Stored data
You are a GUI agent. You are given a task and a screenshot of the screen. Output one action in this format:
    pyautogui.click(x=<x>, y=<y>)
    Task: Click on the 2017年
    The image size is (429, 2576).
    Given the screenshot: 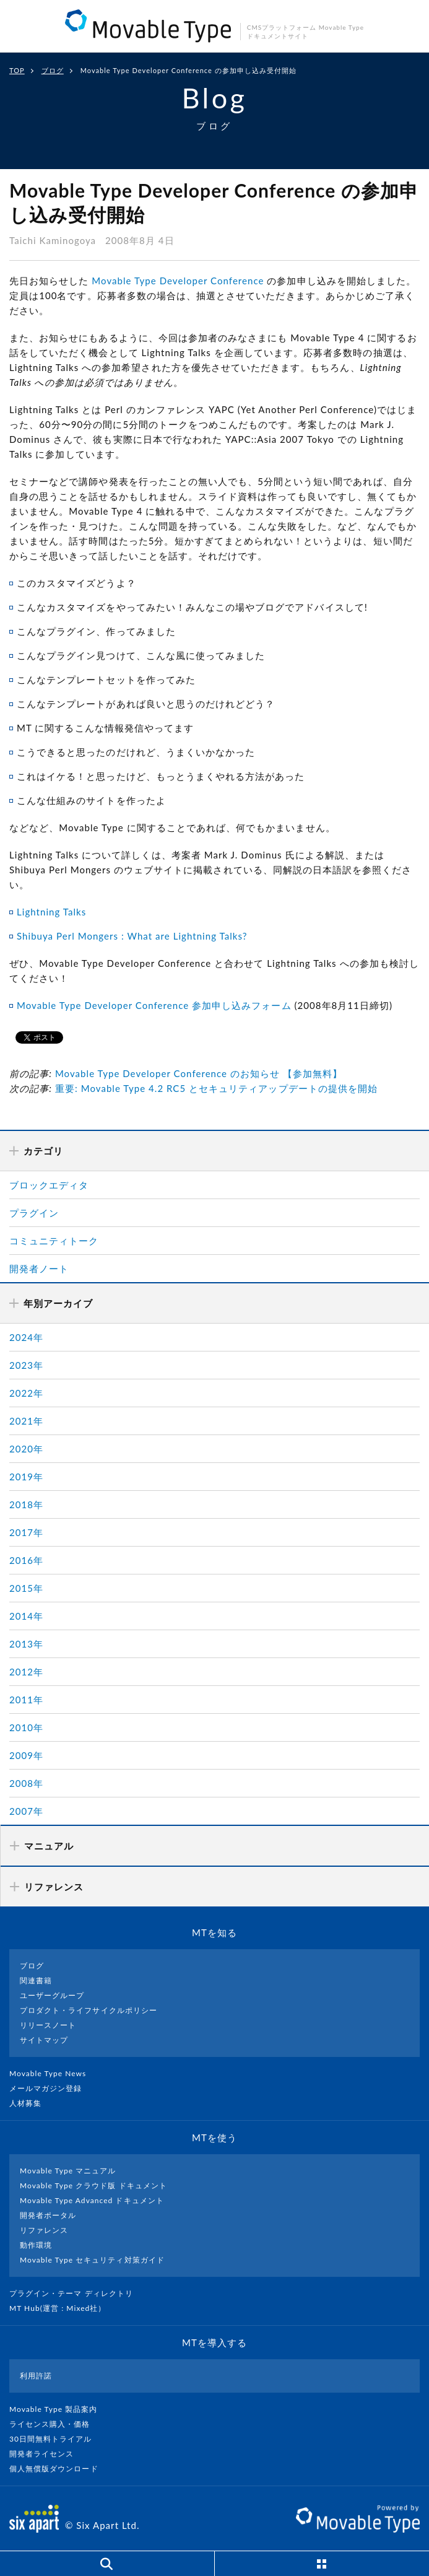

Directions for this task ▸ What is needed here is each line above set down word for word, minus the images.

Task output ▸
You are a GUI agent. You are given a task and a screenshot of the screen. Output one action in this format:
    pyautogui.click(x=<x>, y=<y>)
    Task: Click on the 2017年
    The image size is (429, 2576).
    Given the screenshot: 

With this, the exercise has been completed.